Since England made it through to the Euros final last Wednesday, a series of official and fan-made football compilation videos began to be shared wildly on social media. They’re backbeated either by state-of-the-nation hip hop or optimistic-melancholic indie – The Streets’ “Turn the Page” or Keane’s “Somewhere Only We Know”. And they feature a string of Gareth Southgate’s highs (and the lows that followed them), but also those of earlier England squads, prominently from the Nineties and late-Eighties. The BBC’s final coverage even began with a similar montage titled “Finally” and narrated with a script by England football laureate, James Graham. This is how we chronicle our national football team, and this Euros final defeat to Spain will soon feature.
National football events don’t become part of public history, they become part of collective memory – which is slightly different. When we close our eyes, we don’t see a linear narrative (partially because football never deigns to give us one). Instead, what appears is a supercut: in our case the very-nearlys, the emotional crack-ups. It’s testament to its power that I can convince myself of the vividness of Gazza’s tears and Maradona’s hand of God despite not being alive for either. And it is telling in the videos circulating pre-match that we recall the agonies as readily as the triumphs. There’s Lampard’s forgotten goal, there’s Beckham’s red card – there’s Gareth’s own penalty miss.
This match and the tournament in general have provided plenty of footage to supplement the canon. First, there were all the reasons to get excited: Bukayo Saka’s cut-inside curler, Trent Alexander-Arnold’s emphatic exorcism of the penalty demons, and Jude Bellingham’s magical somersault. Inevitably, they have now been followed by the cosmic comeuppance. Once again, we went behind, and once again, we drew level thanks to a moment of individual brilliance from Cole Palmer. But this time it wasn’t enough, and when Mikel Oyarzabal found a winner we failed to recover.
Perhaps too much is made of the English fetish for quiet defeat, a twee self-conceit. It’s a way of forgetting we’re equally capable of jingoistic bombast – think VE Day, think the relief of Mafeking. But it is true that we have curated a particular tradition of glorious failures: the Light Brigade, General Gordon, Scott of the Antarctic, Dunkirk, Eddie the Eagle, Tim Henman. These tragedies and losers appeal to a post-Victorian sense of martyrdom. They might, too, reflect our collective feeling of retreat and decline.

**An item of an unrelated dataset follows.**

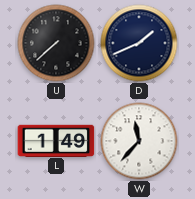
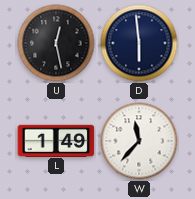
U: 7:38 -> 12:28
D: 1:41 -> 5:59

Gareth Southgate has the perfect deportment to join this list: honourable and unlucky. Because, at this point, the quest for an English tournament victory is starting to look like the search for the Northwest Passage. In tournament history, 1966 stands alone, a black-and-white triumph free from the discolouration of defeat. Otherwise, we are left to memorialise our defeats as victories. This group of players and Gareth Southgate in particular deserve our gratitude – they brought us closer to the cusp than we had come for decades. But, as we pick over this latest disappointment, the only real question is: if not now, then when?